Your instructions:
All of the data below should come back exactly as written, minus its images.
*** Opening of Data section ***
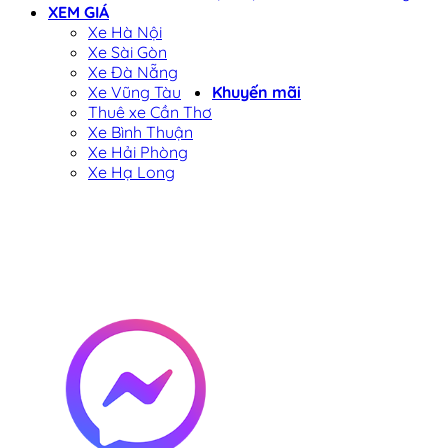
XEM GIÁ
Xe Hà Nội
Xe Sài Gòn
Xe Đà Nẵng
Xe Vũng Tàu
Khuyến mãi
Thuê xe Cần Thơ
Xe Bình Thuận
Xe Hải Phòng
Xe Hạ Long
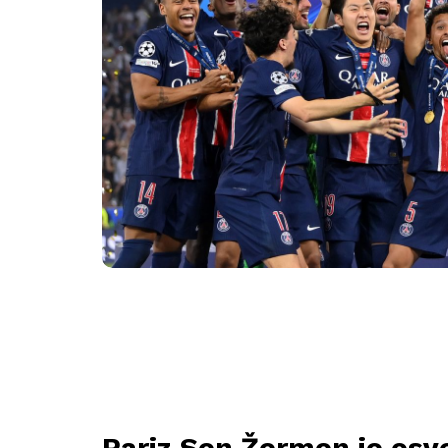
Pariz Sen Žermen je osvo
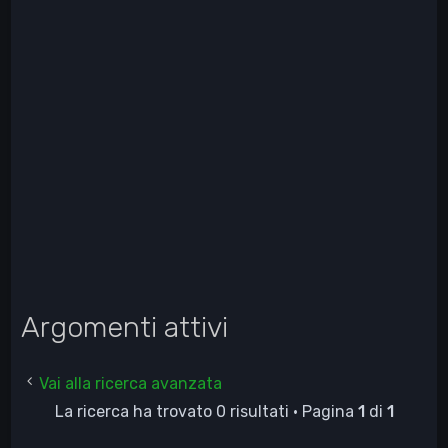
Argomenti attivi
Vai alla ricerca avanzata
La ricerca ha trovato 0 risultati • Pagina
1
di
1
*** Close of Data section ***
Output:
XEM GIÁ
Xe Hà Nội
Xe Sài Gòn
Xe Đà Nẵng
Xe Vũng Tàu
Khuyến mãi
Thuê xe Cần Thơ
Xe Bình Thuận
Xe Hải Phòng
Xe Hạ Long
Pariz Sen Žermen je osvo
Argomenti attivi
Vai alla ricerca avanzata
La ricerca ha trovato 0 risultati • Pagina
1
di
1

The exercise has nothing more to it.